Sebnif: an integrated bioinformatics pipeline for the identification of novel large intergenic noncoding RNAs (lincRNAs)--application in human skeletal muscle cells

PLoS One. 2014 Jan 6;9(1):e84500. doi: 10.1371/journal.pone.0084500. eCollection 2014.

Abstract

Ab initio assembly of transcriptome sequencing data has been widely used to identify large intergenic non-coding RNAs (lincRNAs), a novel class of gene regulators involved in many biological processes. To differentiate real lincRNA transcripts from thousands of assembly artifacts, a series of filtering steps such as filters of transcript length, expression level and coding potential, need to be applied. However, an easy-to-use and publicly available bioinformatics pipeline that integrates these filters is not yet available.
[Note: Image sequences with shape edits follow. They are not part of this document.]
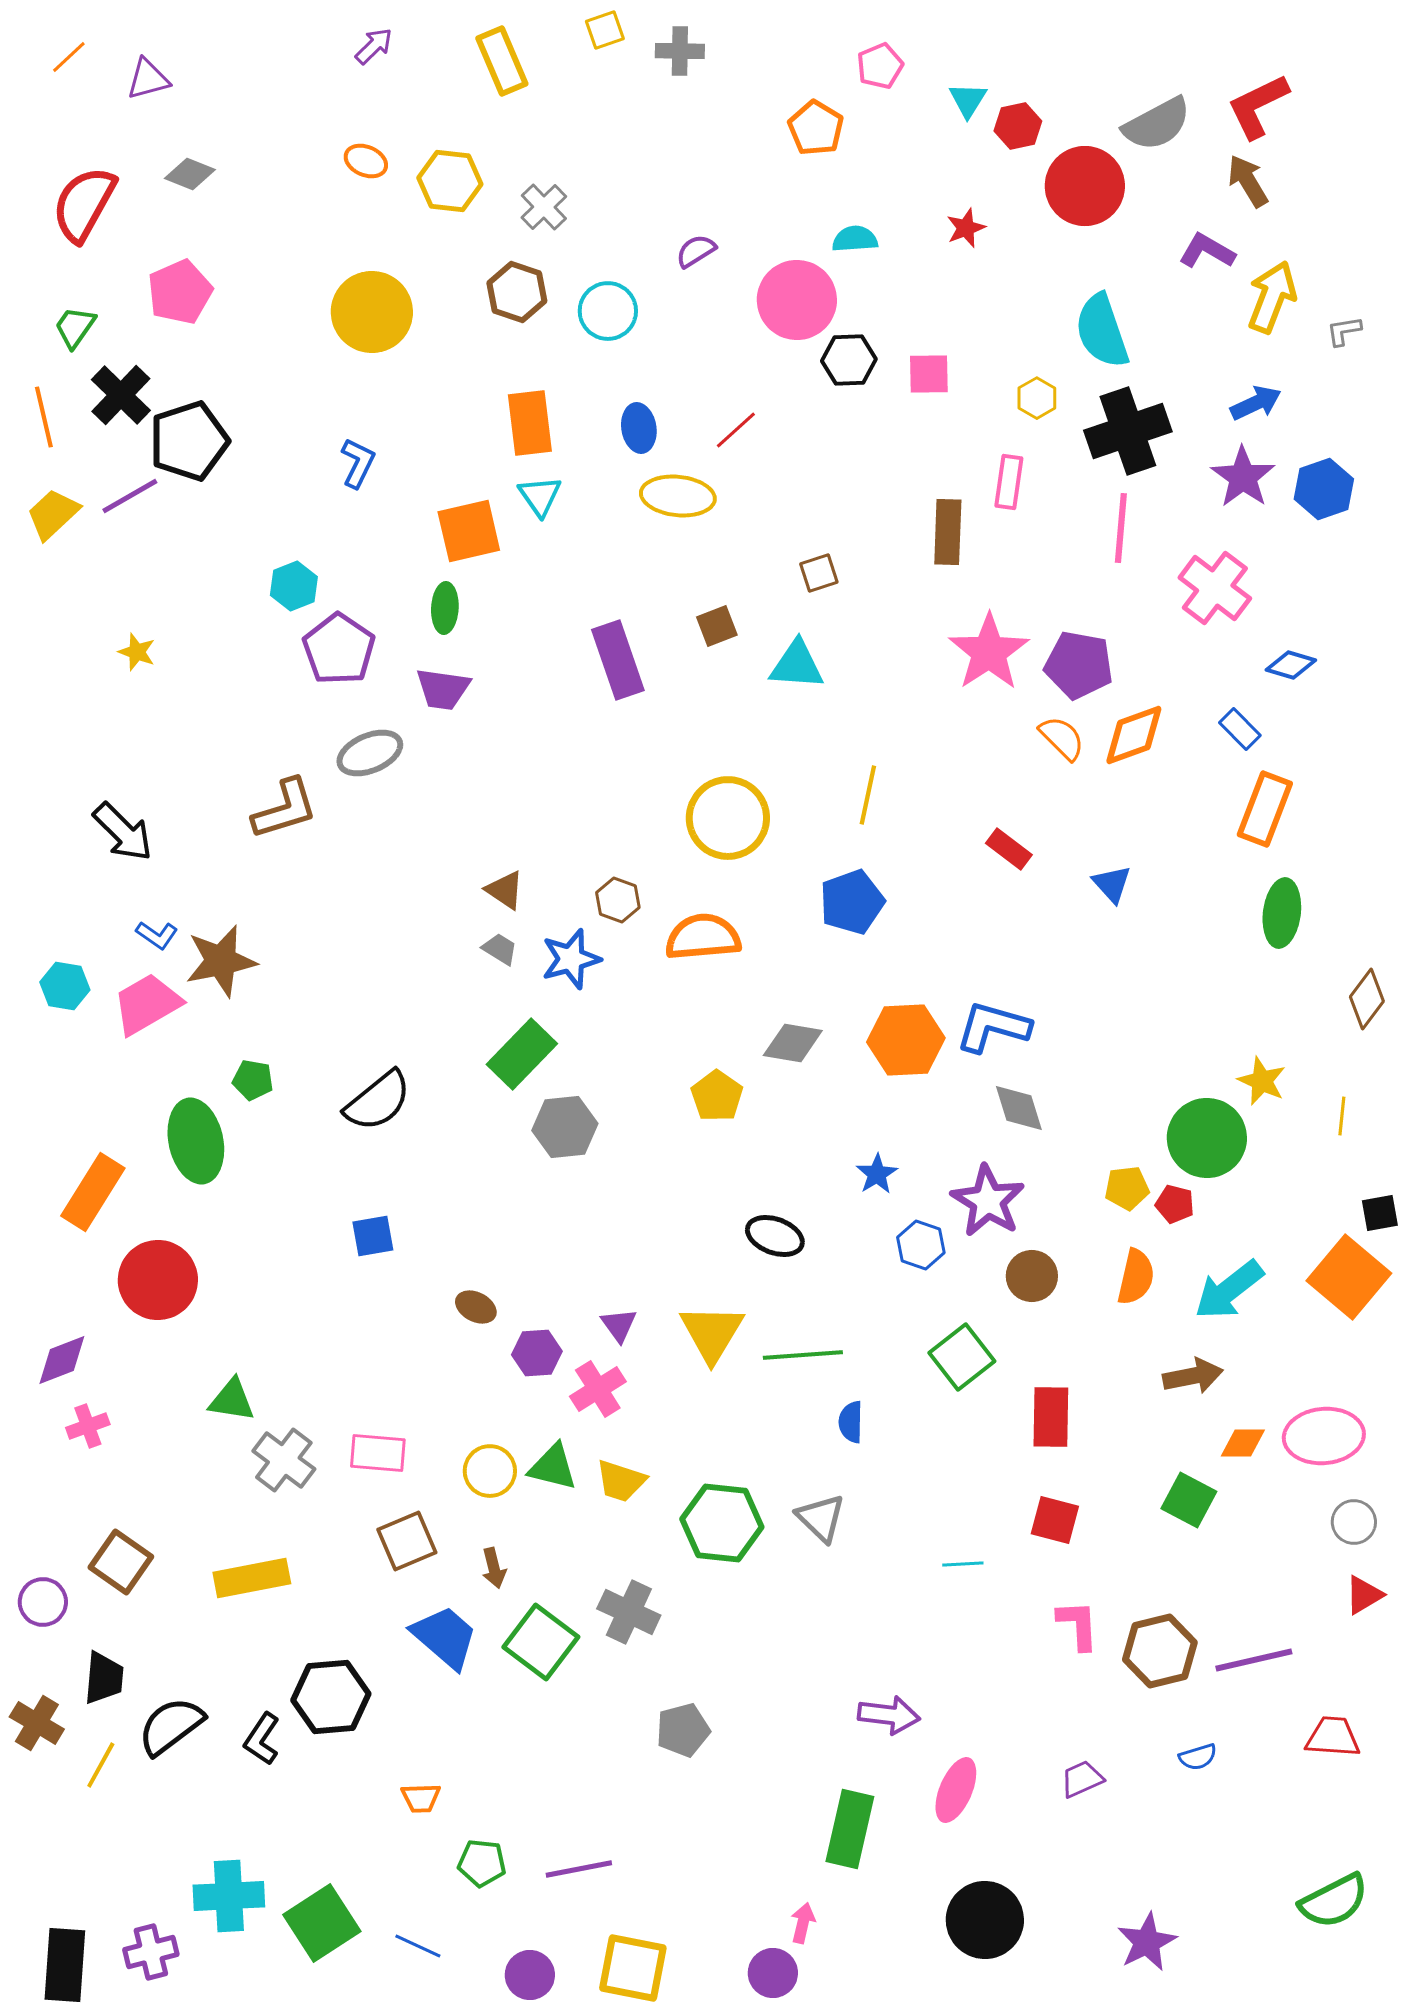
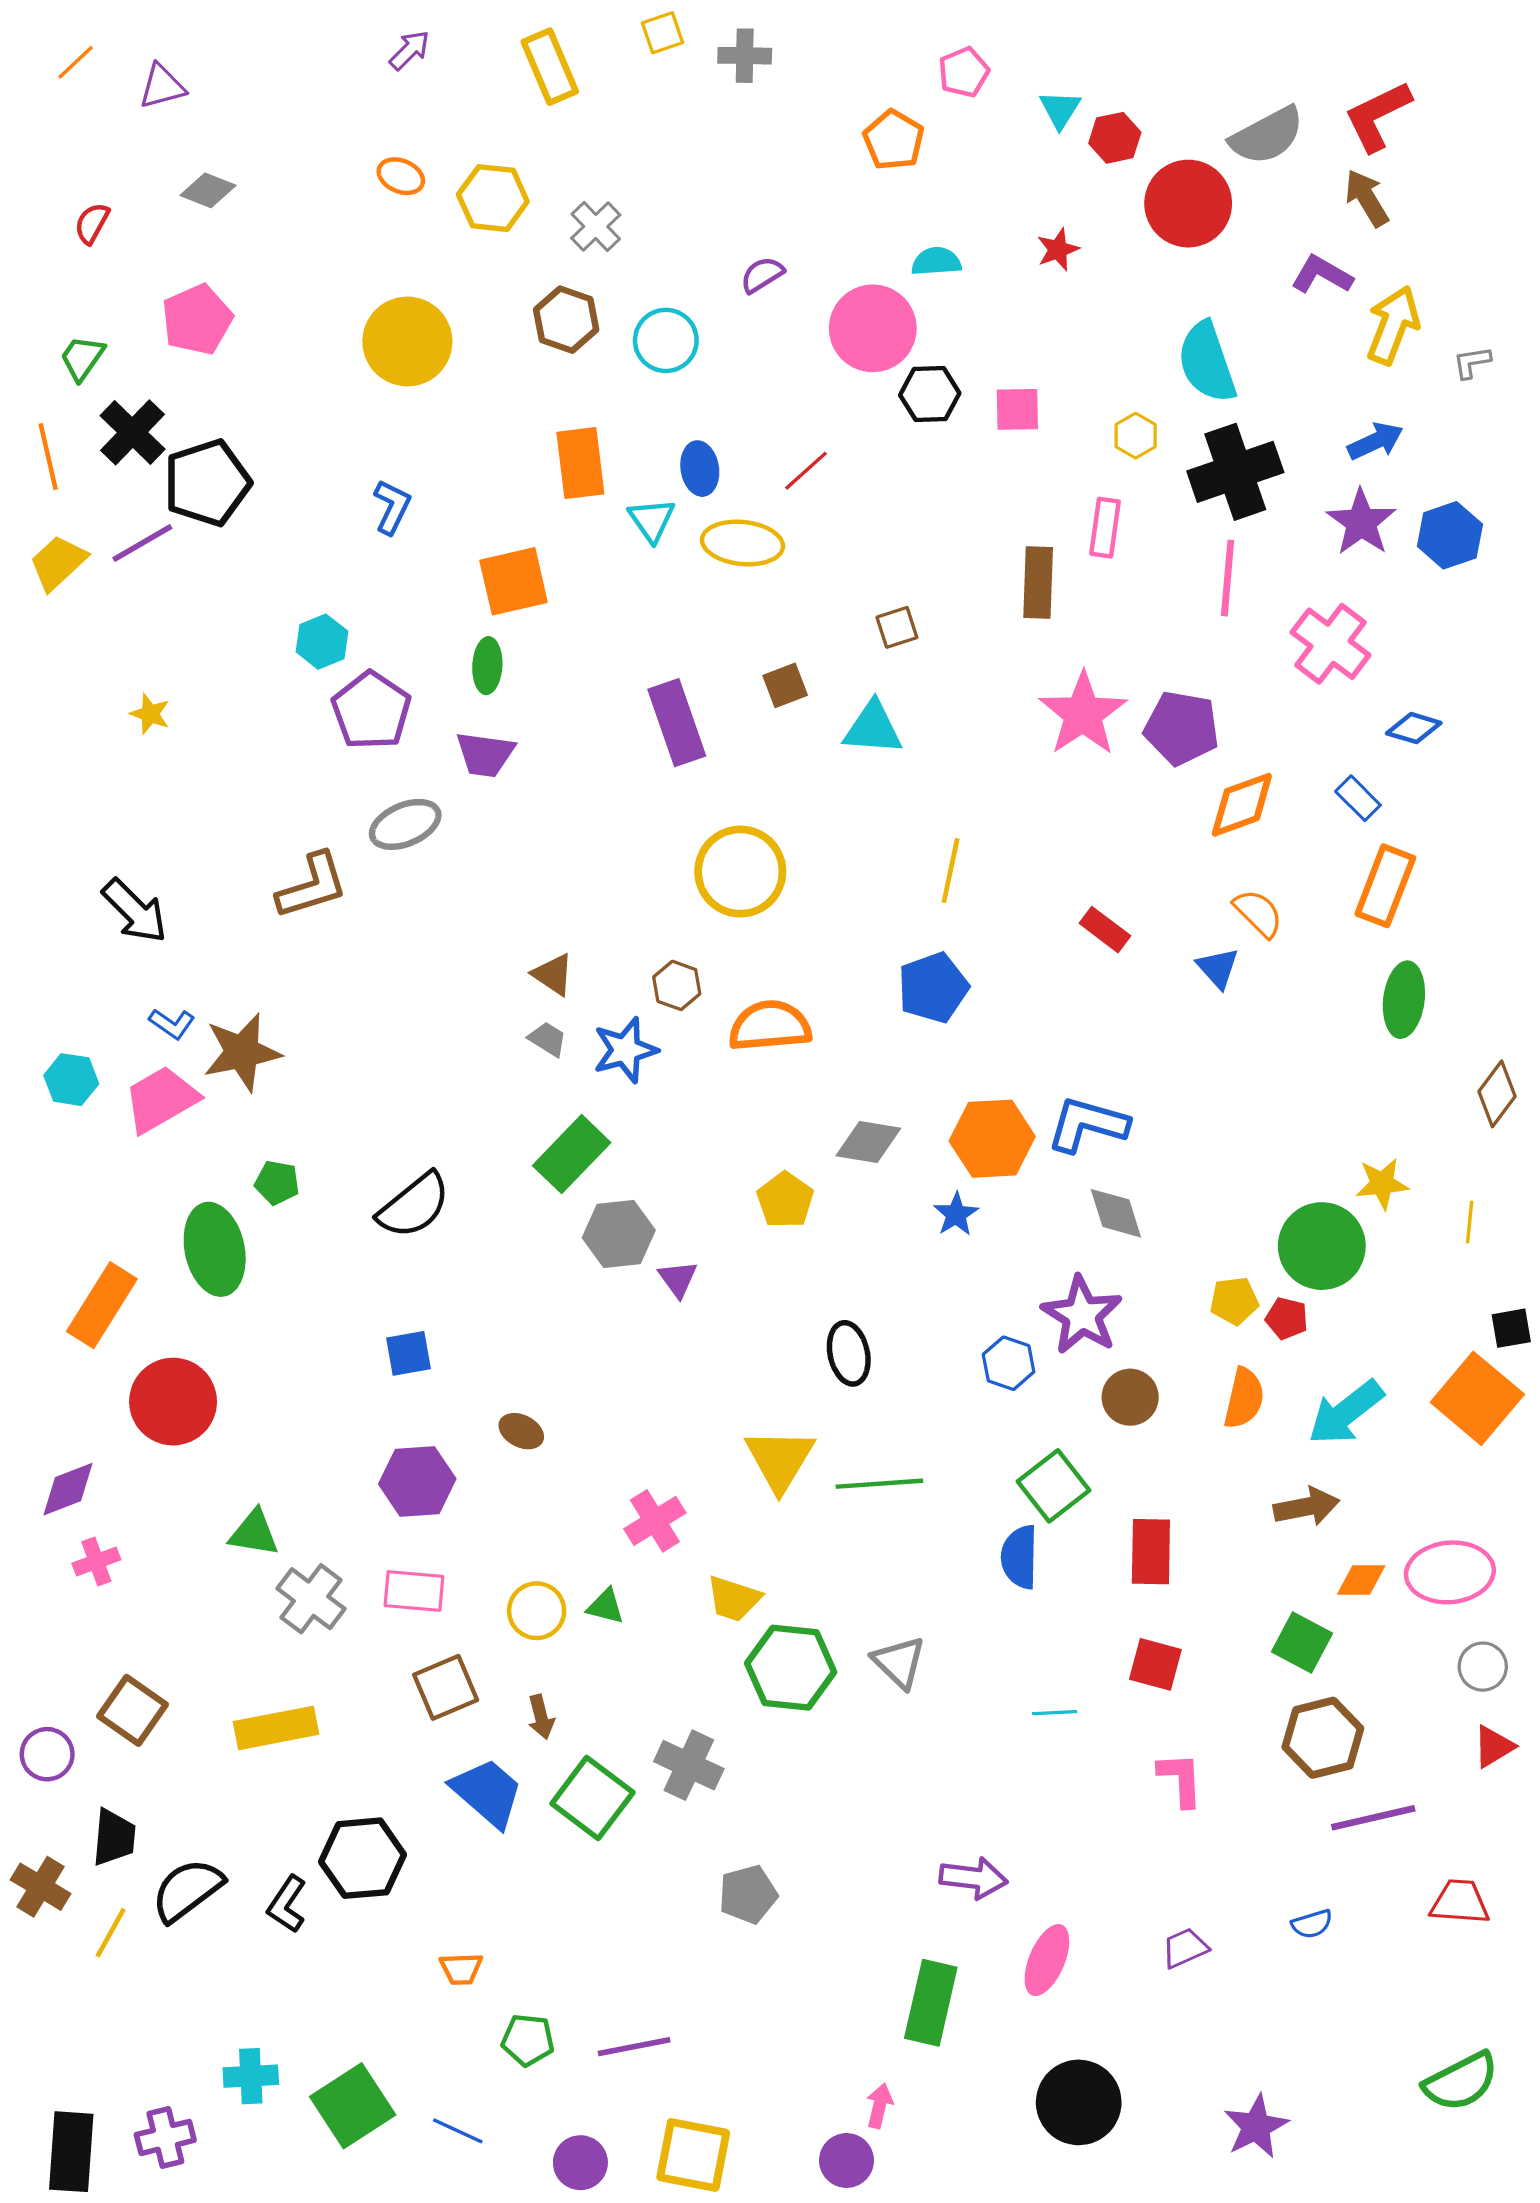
red semicircle: (84, 204) -> (92, 223), size x0.5
cyan triangle: (540, 496) -> (652, 520), moved
orange semicircle: (1062, 738) -> (1258, 913), moved
yellow circle: (728, 818) -> (740, 872), moved
yellow star: (1262, 1081) -> (1382, 1184), turned -30
blue star: (877, 1174) -> (956, 1214), moved
black ellipse: (775, 1236) -> (849, 1353), turned 58
purple triangle: (619, 1325) -> (678, 1279), moved
purple hexagon: (537, 1353) -> (417, 1481), moved, size x1.4
blue semicircle: (851, 1422) -> (1020, 1557), moved, size x1.4
green triangle: (553, 1467) -> (606, 1606), size x0.7
yellow trapezoid: (621, 1481) -> (734, 1599), moved
brown hexagon: (1160, 1651) -> (1323, 1738), moved
cyan cross: (229, 1896) -> (251, 2076), size x0.7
Hence, we implemented sebnif, an integrative bioinformatics pipeline to facilitate the discovery of bona fide novel lincRNAs that are suitable for further functional characterization. Specifically, sebnif is the only pipeline that implements an algorithm for identifying high-quality single-exonic lincRNAs that were often omitted in many studies. To demonstrate the usage of sebnif, we applied it on a real biological RNA-seq dataset from Human Skeletal Muscle Cells (HSkMC) and built a novel lincRNA catalog containing 917 highly reliable lincRNAs. Sebnif is available at http://sunlab.lihs.cuhk.edu.hk/sebnif/.

Publication types

  • Research Support, Non-U.S. Gov't

MeSH terms

  • Computational Biology / methods*
  • Genomics
  • Humans
  • Molecular Sequence Annotation
  • Muscle Fibers, Skeletal / metabolism*
  • Promoter Regions, Genetic
  • RNA, Untranslated / genetics*
  • Reproducibility of Results
  • Software*
  • Transcriptional Activation
  • Web Browser

Substances

  • RNA, Untranslated

Grants and funding

The work described in this paper was substantially supported by the General Research Funds (GRF) to HW and HS from the Research Grants Council (RGC) of the Hong Kong Special Administrative Region, China (Project Code: CUHK 476310 to HW and CUHK 473211 to HS). The funders had no role in study design, data collection and analysis, decision to publish, or preparation of the manuscript.